# Ronnie Coleman posing @ the Ronnie Coleman Classic 2010



## Arnold (Apr 13, 2010)

*Ronnie Coleman posing @  the Ronnie Coleman Classic 2010 			*







YouTube Video


----------



## MyK (Apr 13, 2010)

I don't find him impressive at all...


----------



## theCaptn' (Apr 13, 2010)

what? you sent me a PM saying how you and Big Ron were just the other day spooning!


----------



## Curt James (Apr 13, 2010)

MyK 3.0 said:


> I don't find him impressive at all...








YouTube Video











I assume you were impressed at one time, however?


----------



## MyK (Apr 13, 2010)

CaptRichArund said:


> what? you sent me a PM saying how you and Big Ron were just the other day spooning!


 

how did you know about that?


----------



## MyK (Apr 13, 2010)

Curt James said:


> YouTube Video
> 
> 
> 
> ...


 

yea, he was in good shape back then.


----------



## juggernaut (Apr 13, 2010)

between now and 2000, it's laughable what his waistline looks like...GH anyone?


----------



## Captn'stabbin (Apr 14, 2010)

his lat is fucked, it's a shame he fell apart. Could have got #9 if he didn't.


----------



## Arnold (Apr 14, 2010)

MyK 3.0 said:


> I don't find him impressive at all...



really, how do you think you will look at the age of 46?


----------



## GFR (Apr 14, 2010)

He looks great, his waist is much smaller now. I hope he never plays the size game again and just enjoys his retirement.


----------



## Glycomann (Apr 14, 2010)

I saw him in an interview not 4 weeks ago he said he has not trained in 2 months at that point.  He probably has not trained in 3 months I'm guessing in that vidi.  Plus he is well into his 40s. He always always took months off after the Olympia.  I don't doubt for a minute that he could pack on a shit ton of mass in the next 6 months. Muscle memory is fact.  Thing is can his old joints and frame handle the pounding any more.  That's what will decide whether or not he can be competitive again.


----------



## MyK (Apr 14, 2010)

Robert said:


> really, how do you think you will look at the age of 46?


 
I didnt mean it like that. look back at his figure in say 97 and compare it to now, you can see the effects of the gh. i guess its my just my po ..


----------



## danzik17 (Apr 14, 2010)

Robert said:


> really, how do you think you will look at the age of 46?

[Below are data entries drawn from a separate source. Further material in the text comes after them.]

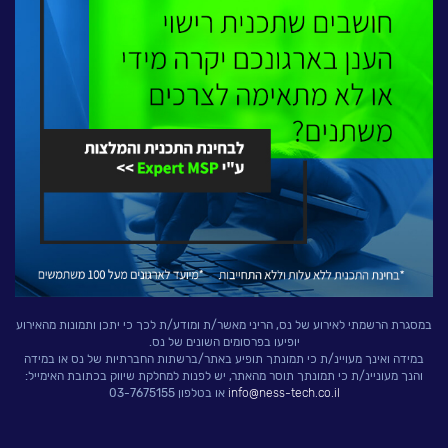
לעבוד בנס
אירועים וכנסים
פודקאסט
נס בכותרות
וובינרים מומלצים
דברו איתנו
במסגרת הרשמתי לאירוע של נס, הריני מאשר/ת ומודע/ת לכך כי יתכן ותמונות מהאירוע
יופיעו בפרסומים השונים של נס.
במידה ואינך מעויינ/ת כי תמונתך תופיע באתר/ברשתות החברתיות של נס או במידה
והנך מעוניינ/ת כי תמונתך תוסר מהאתר, יש לפנות למחלקת שיווק בכתובת האימייל:
info@ness-tech.co.il
או בטלפון 03-7675155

Coleman is 46?  Shit, he doesn't look older than like 30.


----------



## ArnoldsProtege (Apr 14, 2010)

The effect of steroids on the human anatomy can be repulsive and grotesque.


----------



## Arnold (Apr 15, 2010)

danzik17 said:


> Coleman is 46?  Shit, he doesn't look older than like 30.



he is actually 45, turns 46 next month though.


----------



## juggernaut (Apr 15, 2010)

ArnoldsProtege said:


> The effect of steroids on the human anatomy can be repulsive and grotesque.


Steroids are not the culprit; long term use, no rest from use, as well as an overly abusive mixture  of various chems are what can make it repulsive and grotesque.


----------



## Kathybird (Apr 15, 2010)

Interesting to see these guys when they're not "pumped up" like in a competition.


----------